# CMIP5 Data Processing

The purpose of this notebook is to process the CMIP5, downscaled collection of climate change simulations for historical moments. The data set extends from 1/1/1951 until 12/31/2099.

- 1/1/1951 through 12/31/2099

The 30-yr, data focus period is:

- 1/1/2011 through 12/31/2040

CMIP5 model results have been downscaled to the NLDAS-2 grid.

## Imports and Parameters

In [1]:
# this tells Jupyter to embed matplotlib plots in the notebook
%matplotlib notebook

In [2]:
import numpy as np
import pandas as pd
import datetime as dt
import geopandas as gpd
import matplotlib.pyplot as plt
import matplotlib
import shapely as sp
from matplotlib.collections import PatchCollection
from matplotlib.lines import Line2D
from shapely.geometry import Point
from shapely.geometry import Polygon
from IPython.display import display, HTML
import os
from copy import deepcopy
import pyodbc
import sqlalchemy

Custom python code module

In [3]:
import DBA_DClimComp as DBAD

Output directory

In [4]:
OUT_DIR = r'\\augustine.space.swri.edu\jdrive\Groundwater\R8937_Stochastic_CC_Recharge\Da' \
          r'ta\JNotes\Processed\CMIP5'

All of the PRISM data have been placed in a database

For precipitation we have a wet threshold. The precipitation depth must equal or exceed this threshold before being counted as a wet day

In [5]:
WD_THRESH = 0.2   # in mm

## Processing and Aggregation to Monthly and Annual

Our first processing step for precipitation is to aggregate to monthly and calendar year annual values. These should be output to RData structures for seasonal and harmonic analysis in R, spreadsheets for manual examination, and Python pickle files for later loading into Jupyter notebooks.

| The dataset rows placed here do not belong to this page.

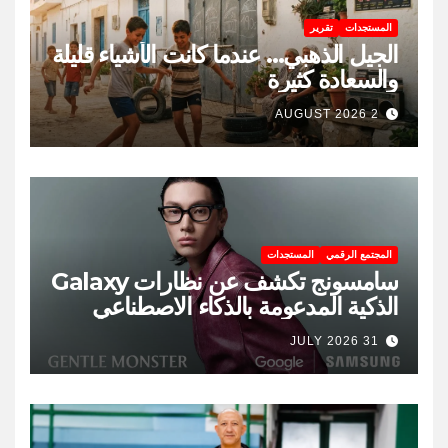
المستجدات
تقرير
الجيل الذهبي… عندما كانت الأشياء قليلة
والسعادة كثيرة
2 AUGUST 2026
المجتمع الرقمي
المستجدات
سامسونج تكشف عن نظارات Galaxy
الذكية المدعومة بالذكاء الاصطناعي
31 JULY 2026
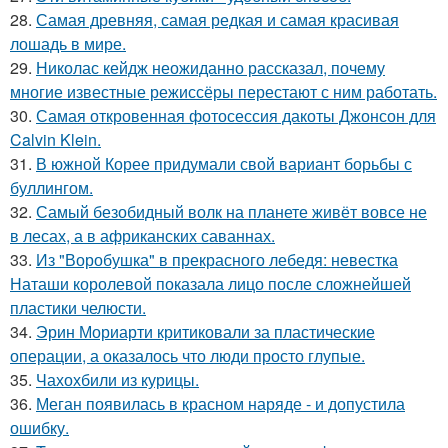
28.
Самая древняя, самая редкая и самая красивая
лошадь в мире.
29.
Николас кейдж неожиданно рассказал, почему
многие известные режиссёры перестают с ним работать.
30.
Самая откровенная фотосессия дакоты Джонсон для
Calvin Klein.
31.
В южной Корее придумали свой вариант борьбы с
буллингом.
32.
Самый безобидный волк на планете живёт вовсе не
в лесах, а в африканских саваннах.
33.
Из "Воробушка" в прекрасного лебедя: невестка
Наташи королевой показала лицо после сложнейшей
пластики челюсти.
34.
Эрин Мориарти критиковали за пластические
операции, а оказалось что люди просто глупые.
35.
Чахохбили из курицы.
36.
Меган появилась в красном наряде - и допустила
ошибку.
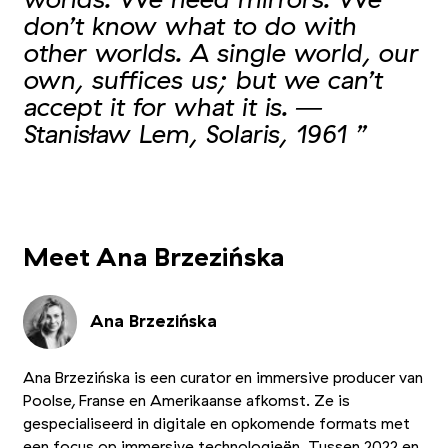
don’t know what to do with
other worlds. A single world, our
own, suffices us; but we can’t
accept it for what it is. ―
Stanisław Lem, Solaris, 1961 ”
+2
Foto 1/5
Foto 2/5
Foto 3/5
Meet Ana Brzezińska
Ana Brzezińska
Ana Brzezińska is een curator en immersive producer van
Poolse, Franse en Amerikaanse afkomst. Ze is
gespecialiseerd in digitale en opkomende formats met
een focus op immersive technologieën. Tussen 2022 en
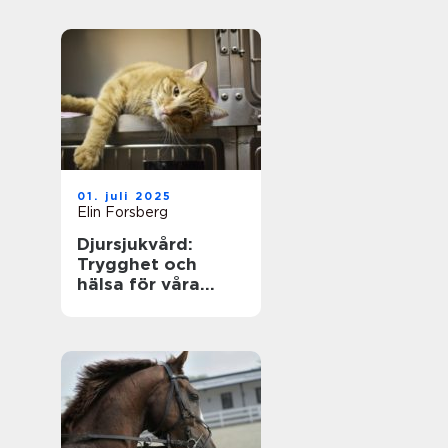
01. juli 2025
Elin Forsberg
Djursjukvård:
Trygghet och
hälsa för våra
fyrbenta vänner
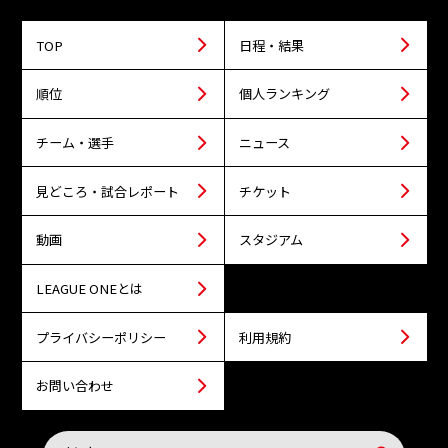
TOP
日程・結果
順位
個人ランキング
チーム・選手
ニュース
見どころ・試合レポート
チケット
動画
スタジアム
LEAGUE ONEとは
プライバシーポリシー
利用規約
お問い合わせ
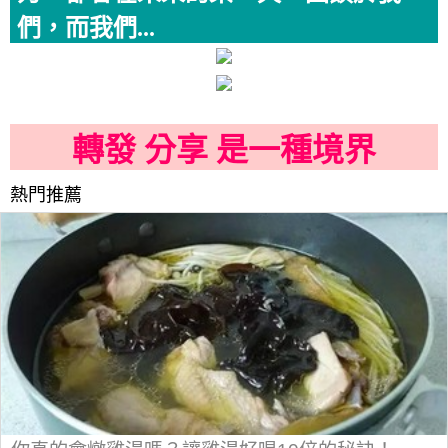
們，而我們...
轉發 分享 是一種境界
熱門推薦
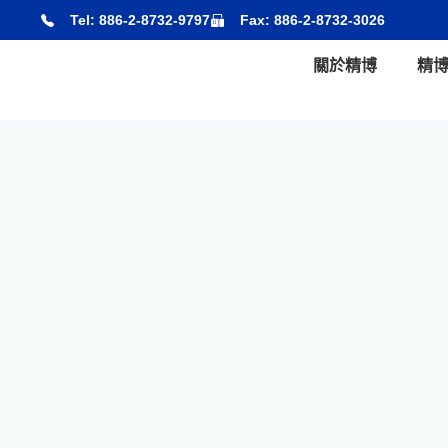
跳
Tel: 886-2-8732-9797
Fax: 886-2-8732-3026
至
主
關於精博
精
要
內
容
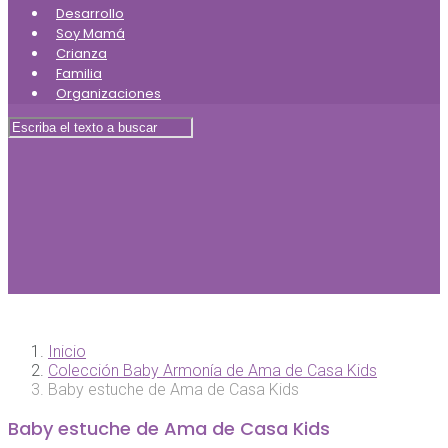
Desarrollo
Soy Mamá
Crianza
Familia
Organizaciones
Inicio
Colección Baby Armonía de Ama de Casa Kids
Baby estuche de Ama de Casa Kids
Baby estuche de Ama de Casa Kids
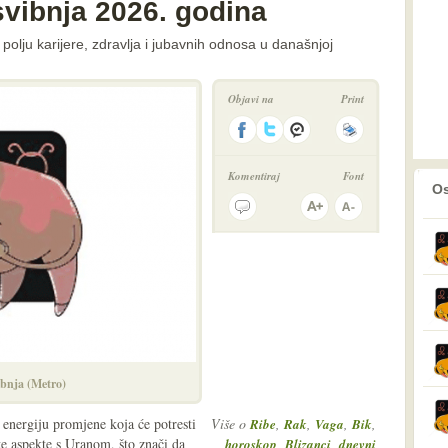
svibnja 2026. godina
olju karijere, zdravlja i jubavnih odnosa u današnjoj
Objavi na
Print
Komentiraj
Font
prethodno
2
Os
ibnja (Metro)
 energiju promjene koja će potresti
Više o
,
,
,
,
Ribe
Rak
Vaga
Bik
te aspekte s Uranom, što znači da
,
,
horoskop
Blizanci
dnevni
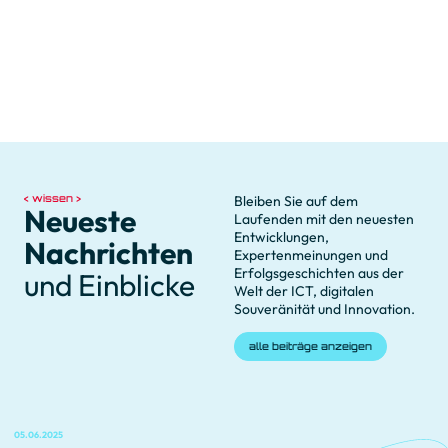
wissen
Bleiben Sie auf dem
Neueste
Laufenden mit den neuesten
Entwicklungen,
Nachrichten
Expertenmeinungen und
Erfolgsgeschichten aus der
und Einblicke
Welt der ICT, digitalen
Souveränität und Innovation.
alle beiträge anzeigen
05.06.2025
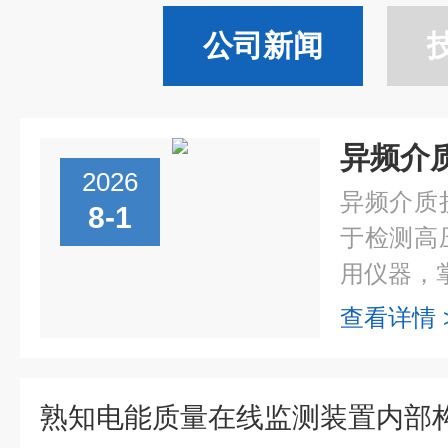
公司新闻
2026
异频介质
8-1
于检测高
用仪器，掌
查看详情 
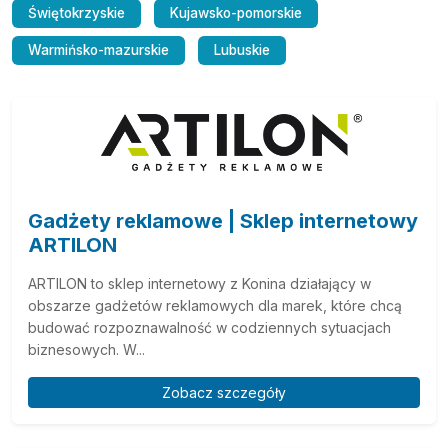
Świętokrzyskie
Kujawsko-pomorskie
Warmińsko-mazurskie
Lubuskie
Gadżety reklamowe | Sklep internetowy
ARTILON
ARTILON to sklep internetowy z Konina działający w
obszarze gadżetów reklamowych dla marek, które chcą
budować rozpoznawalność w codziennych sytuacjach
biznesowych. W...
Zobacz szczegóły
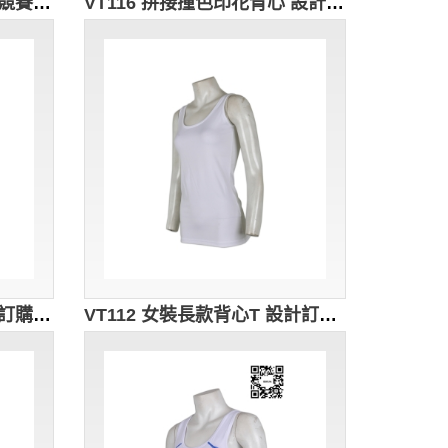
VT117 專業訂做背心 龍舟競賽制服 自訂團體背心 龍舟 端午節 背心 訂購活動背心制服 背心專門店HK 龍舟衫 龍舟背心 龍舟隊衣 紅色 撞色黑色
VT116 拼接撞色印花背心 設計選擇 團體運動背心 背心公司 背心生產商 白色 撞色灰色
VT113 運動印花背心 在線訂購 假兩件設計背心 拼接撞色背心 背心網站 粉色 撞色黑色
VT112 女裝長款背心T 設計訂造 圓領挖胸背心T 健美運動背心 背心香港製造 白色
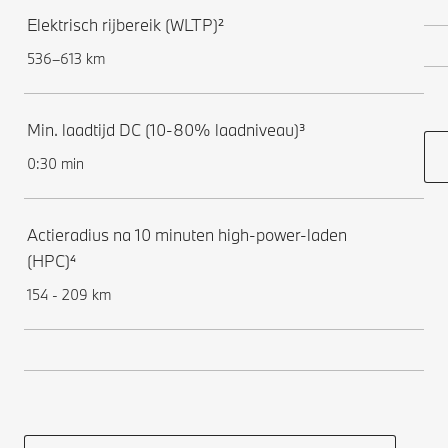
Elektrisch rijbereik (WLTP)²
536–613 km
Min. laadtijd DC (10-80% laadniveau)³
0:30 min
Actieradius na 10 minuten high-power-laden
(HPC)⁴
154 - 209 km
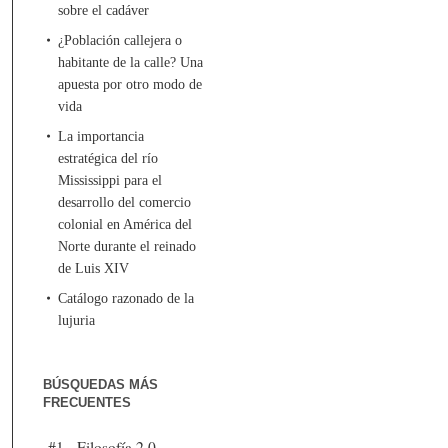
sobre el cadáver
¿Población callejera o
habitante de la calle? Una
apuesta por otro modo de
vida
La importancia
estratégica del río
Mississippi para el
desarrollo del comercio
colonial en América del
Norte durante el reinado
de Luis XIV
Catálogo razonado de la
lujuria
BÚSQUEDAS MÁS
FRECUENTES
#1 - Filosofía 2.0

Make the connection to the DB using a SQL Alchemy engine object

In [6]:
engine = sqlalchemy.create_engine( DBAD.DSN_STRING )

Acquire a Pandas DataFrame for our CMIP5 grid definition

In [7]:
GridSQL = DBAD.createSQLCMIP5Grid()
GridDF = pd.read_sql( GridSQL, engine, index_col=DBAD.FIELDN_ID )

In [8]:
display( HTML( GridDF.to_html() ) )

Unnamed: 0_level_0,Row,Col,utm_x,utm_y,DS_Method,DS_Resolution
Id,Unnamed: 1_level_1,Unnamed: 2_level_1,Unnamed: 3_level_1,Unnamed: 4_level_1,Unnamed: 5_level_1,Unnamed: 6_level_1
1,0,0,273143.21875,3282992.75,LOCA,1/16th degree
2,0,1,279194.40625,3282871.75,LOCA,1/16th degree
3,0,2,285245.4375,3282754.25,LOCA,1/16th degree
4,0,3,291296.34375,3282639.75,LOCA,1/16th degree
5,0,4,297347.15625,3282528.75,LOCA,1/16th degree
6,0,5,303397.8125,3282420.75,LOCA,1/16th degree
7,0,6,309448.34375,3282316.25,LOCA,1/16th degree
8,0,7,315498.78125,3282215.0,LOCA,1/16th degree
9,0,8,321549.09375,3282117.0,LOCA,1/16th degree
10,0,9,327599.28125,3282022.25,LOCA,1/16th degree


In [9]:
GridCols = list( GridDF.columns )
GridCols

['Row', 'Col', 'utm_x', 'utm_y', 'DS_Method', 'DS_Resolution']

Acquire a Pandas DataFrame for CMIP5 model definition

In [10]:
ModelSQL = DBAD.createSQLCMIP5Model()
ModelDF = pd.read_sql( ModelSQL, engine, index_col=DBAD.FIELDN_ID )

In [11]:
display( HTML( ModelDF.to_html() ) )

Unnamed: 0_level_0,Result_Ind,ICRunNum,Scenario_ID,CMIP5_Model
Id,Unnamed: 1_level_1,Unnamed: 2_level_1,Unnamed: 3_level_1,Unnamed: 4_level_1
1,0,1,rcp45,access1-0
2,1,1,rcp45,access1-3
3,2,1,rcp45,bcc-csm1-1
4,3,1,rcp45,bcc-csm1-1-m
5,4,1,rcp45,canesm2
6,5,6,rcp45,ccsm4
7,6,1,rcp45,cesm1-bgc
8,7,1,rcp45,cesm1-cam5
9,8,1,rcp45,cmcc-cm
10,9,1,rcp45,cnrm-cm5


In [12]:
ModelCols = list( ModelDF.columns )
ModelCols

['Result_Ind', 'ICRunNum', 'Scenario_ID', 'CMIP5_Model']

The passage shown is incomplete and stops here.